---- Entries shown

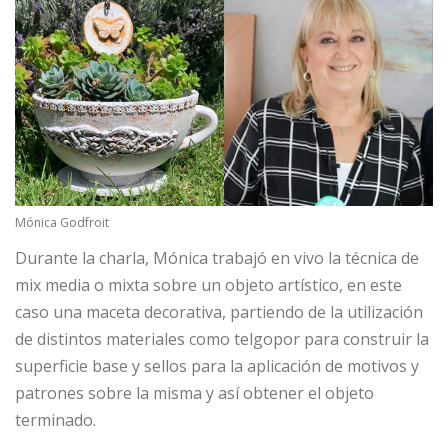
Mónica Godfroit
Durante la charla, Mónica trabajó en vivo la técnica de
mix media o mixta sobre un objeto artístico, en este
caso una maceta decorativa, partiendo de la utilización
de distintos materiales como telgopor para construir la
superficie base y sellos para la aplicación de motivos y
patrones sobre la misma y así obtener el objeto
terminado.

--------
---- Entries shown

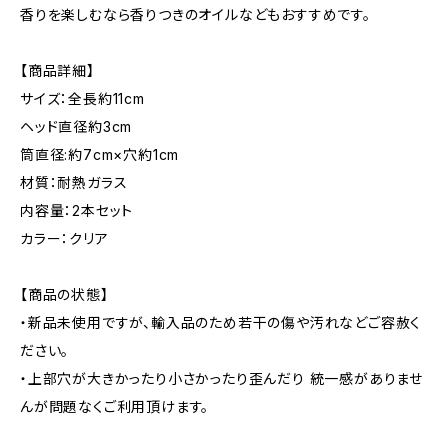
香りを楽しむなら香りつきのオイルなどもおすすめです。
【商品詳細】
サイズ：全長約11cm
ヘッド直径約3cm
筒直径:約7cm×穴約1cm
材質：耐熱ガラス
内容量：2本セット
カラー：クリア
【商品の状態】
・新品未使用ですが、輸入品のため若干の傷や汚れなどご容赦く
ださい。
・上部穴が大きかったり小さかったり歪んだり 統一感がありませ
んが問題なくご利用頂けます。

--------

Problem requirements. Each line above from the one with "Durante la charla, Mónica" up to and including the one with "superficie base y" must be set down exactly, and no line outside that span may appear.

Answer space.
Durante la charla, Mónica trabajó en vivo la técnica de
mix media o mixta sobre un objeto artístico, en este
caso una maceta decorativa, partiendo de la utilización
de distintos materiales como telgopor para construir la
superficie base y sellos para la aplicación de motivos y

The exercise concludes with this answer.